Entre os mercados com maior incremento absoluto, três países se destacam pela consistência da curva de crescimento:


  • Chile: +924 MWMesmo com a rede próxima do limite em algumas regiões, o país mantém seu apetite solar. A combinação de grandes projetos e a necessidade urgente de diversificação da matriz mantém o Chile firme na liderança regional.

  • Colômbia: +876 MW (quase 2 GW importados no total)O país consolida sua entrada definitiva na “liga maior” da energia solar, impulsionado por leilões e pela expansão industrial. A tendência é de continuidade, com indústria e governo reforçando compromissos de transição energética.

  • Peru: +568 MW (total de 754 MW)O grande “surpreendente” do ano. Até então discreto, o mercado peruano passou a integrar o radar das distribuidoras e dos investidores. Um segundo semestre mais aquecido promessa recorrente na América do Sul finalmente começou a se materializar por lá.


Esses três mercados mostram o mesmo padrão: menos especulação, mais projetos concretos e uma cadeia de suprimentos mais madura.


Venezuela, Equador e Uruguai mostram viradas percentuais expressivas

Quando o foco se desloca para os crescimentos relativos, o cenário fica ainda mais interessante:


  • Venezuela: +684%Embora parta de uma base pequena (111 MW), a guinada é clara.

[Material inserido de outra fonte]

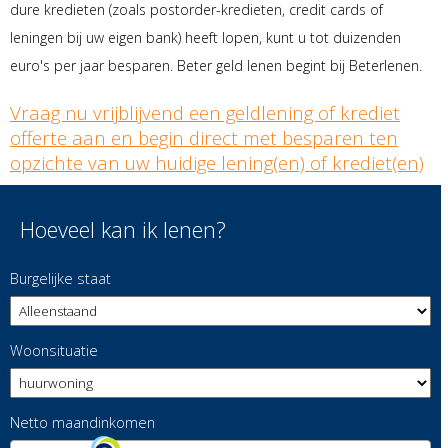
dure kredieten (zoals postorder-kredieten, credit cards of
leningen bij uw eigen bank) heeft lopen, kunt u tot duizenden
euro's per jaar besparen. Beter geld lenen begint bij Beterlenen.
Vraag nu vrijblijvend een geldlening of krediet
offerte aan en begin direct met besparen ten
opzichte van uw huidige lening(en) of krediet(en)
Hoeveel kan ik lenen?
Burgelijke staat
Woonsituatie
Netto maandinkomen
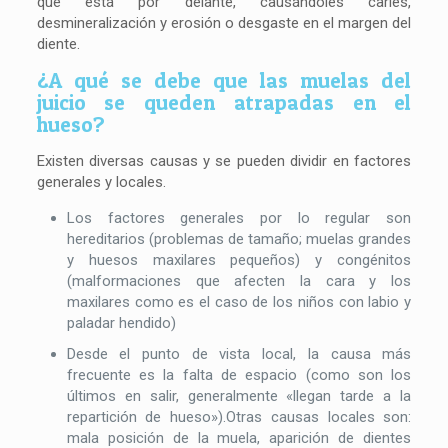
que está por delante, causándoles caries,
desmineralización y erosión o desgaste en el margen del
diente.
¿A qué se debe que las muelas del
juicio se queden atrapadas en el
hueso?
Existen diversas causas y se pueden dividir en factores
generales y locales.
Los factores generales por lo regular son
hereditarios (problemas de tamaño; muelas grandes
y huesos maxilares pequeños) y congénitos
(malformaciones que afecten la cara y los
maxilares como es el caso de los niños con labio y
paladar hendido)
Desde el punto de vista local, la causa más
frecuente es la falta de espacio (como son los
últimos en salir, generalmente «llegan tarde a la
repartición de hueso»).Otras causas locales son:
mala posición de la muela, aparición de dientes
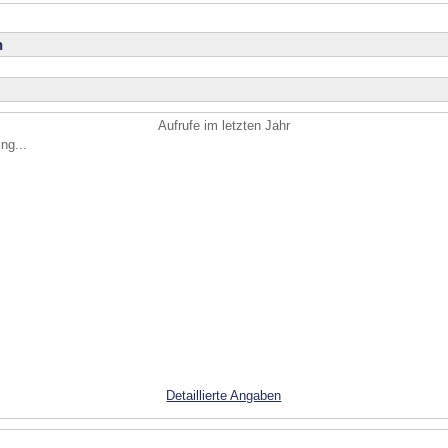
n
Aufrufe im letzten Jahr
ng...
Detaillierte Angaben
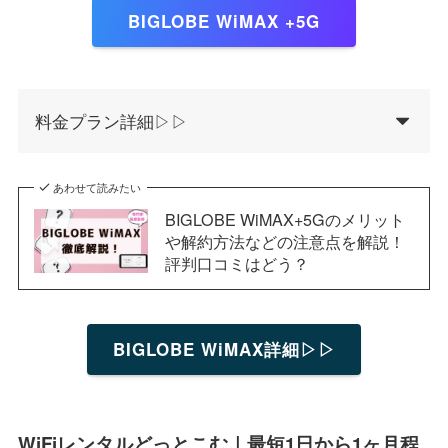
BIGLOBE WiMAX +5G
料金プラン詳細▷▷
あわせて読みたい
BIGLOBE WiMAX+5Gのメリット
や解約方法などの注意点を解説！
評判口コミはどう？
BIGLOBE WiMAX詳細▷▷
WiFiレンタルどっとこむ｜最短1日から1ヶ月程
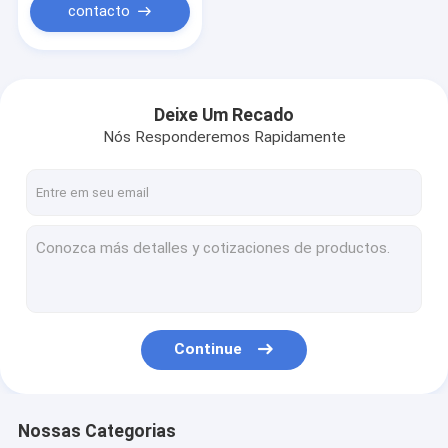
contacto
Deixe Um Recado
Nós Responderemos Rapidamente
Continue
Nossas Categorias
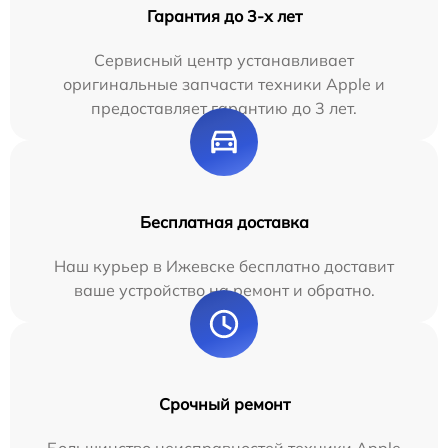
Гарантия до 3-х лет
Сервисный центр устанавливает
оригинальные запчасти техники Apple и
предоставляет гарантию до 3 лет.
Бесплатная доставка
Наш курьер в Ижевске бесплатно доставит
ваше устройство на ремонт и обратно.
Срочный ремонт
Большинство неисправностей техники Apple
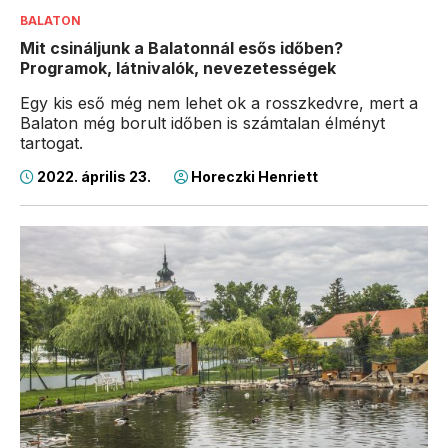
BALATON
Mit csináljunk a Balatonnál esős időben?
Programok, látnivalók, nevezetességek
Egy kis eső még nem lehet ok a rosszkedvre, mert a
Balaton még borult időben is számtalan élményt
tartogat.
2022. április 23.
Horeczki Henriett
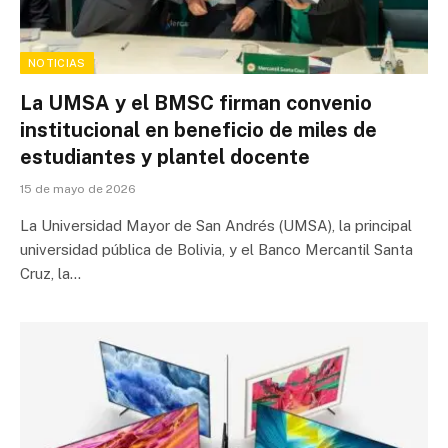
NOTICIAS
La UMSA y el BMSC firman convenio
institucional en beneficio de miles de
estudiantes y plantel docente
15 de mayo de 2026
La Universidad Mayor de San Andrés (UMSA), la principal
universidad pública de Bolivia, y el Banco Mercantil Santa
Cruz, la…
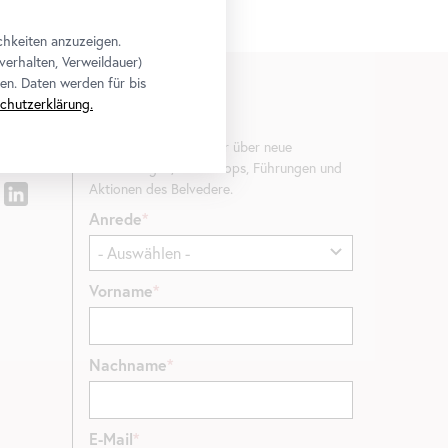
chkeiten anzuzeigen.
verhalten, Verweildauer)
en. Daten werden für bis
chutzerklärung.
Newsletter
Erfahren Sie als Erste*r über neue
Ausstellungen, Workshops, Führungen und
Aktionen des Belvedere.
Anrede
Vorname
Nachname
E-Mail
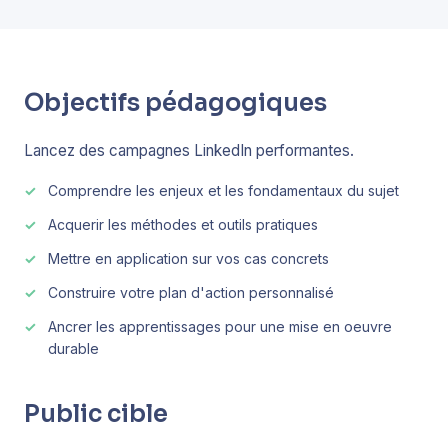
Objectifs pédagogiques
Lancez des campagnes LinkedIn performantes.
Comprendre les enjeux et les fondamentaux du sujet
Acquerir les méthodes et outils pratiques
Mettre en application sur vos cas concrets
Construire votre plan d'action personnalisé
Ancrer les apprentissages pour une mise en oeuvre
durable
Public cible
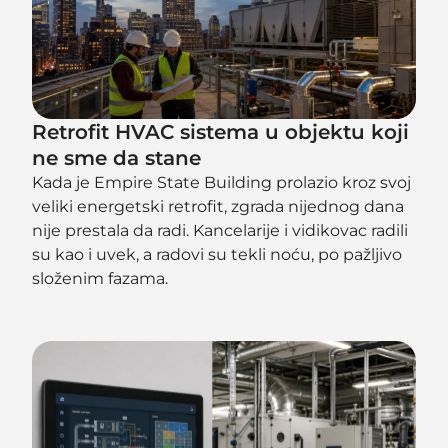
Retrofit HVAC sistema u objektu koji
ne sme da stane
Kada je Empire State Building prolazio kroz svoj
veliki energetski retrofit, zgrada nijednog dana
nije prestala da radi. Kancelarije i vidikovac radili
su kao i uvek, a radovi su tekli noću, po pažljivo
složenim fazama.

A reabilitação de infraestrutura elétrica e a busca por alternativas diante da instabilidade da rede aumentam a demanda por solar distribuída.

  • Equador: +160%Um salto quase triplo nas importações coloca o país de volta ao jogo regional. Novos programas de incentivo e acordos com o setor privado impulsionam a retomada.

  • Uruguai: +425%Depois de anos de estagnação, o país volta a investir ainda que em volumes menores em soluções solares para atender projetos de maior eficiência energética e novas demandas logísticas.


As porcentagens reforçam um movimento já conhecido na região: mercados pequenos, mas com grande potencial de aceleração quando a regulação e os incentivos se alinham.


Brasil recua em 2025, mas cenário ainda está em aberto

O Brasil, tradicionalmente líder regional, aparece com queda acumulada de aproximadamente 6 GW entre janeiro e outubro.


A redução é significativa e reflete um período de ajuste profundo da cadeia, marcado por:

  • normalização dos estoques após a explosão de 2022–2023;

  • mudanças regulatórias e tributárias;

  • revisão de projetos de grande porte.


No entanto, a análise ainda não está fechada: faltam dois meses de dados, justamente o período em que o mercado brasileiro costuma acelerar devido ao fim do ano fiscal, compras urgentes e contratação de projetos de utilidade pública.

Ou seja: o “tombo” pode diminuir e historicamente, diminui.


O que os dados do Cone Sul mostram para 2026

A leitura consolidada indica três tendências fortes:

  1. Diversificação dos protagonistas: Chile, Colômbia e Peru começam a dividir com o Brasil o protagonismo regional.

  2. Mercados emergentes voltam ao radar: Venezuela, Uruguai e Equador apresentam mudanças estruturais que podem consolidar novos ciclos de crescimento.

  3. Reorganização da cadeia solar: A dinâmica pós-excesso de oferta global está redistribuindo oportunidades entre países que antes eram secundários.


Para os próximos meses, o EnergyChannel seguirá acompanhando a movimentação aduaneira e o comportamento de preços, fatores decisivos para entender quem vai liderar a próxima onda de expansão solar no Cone Sul.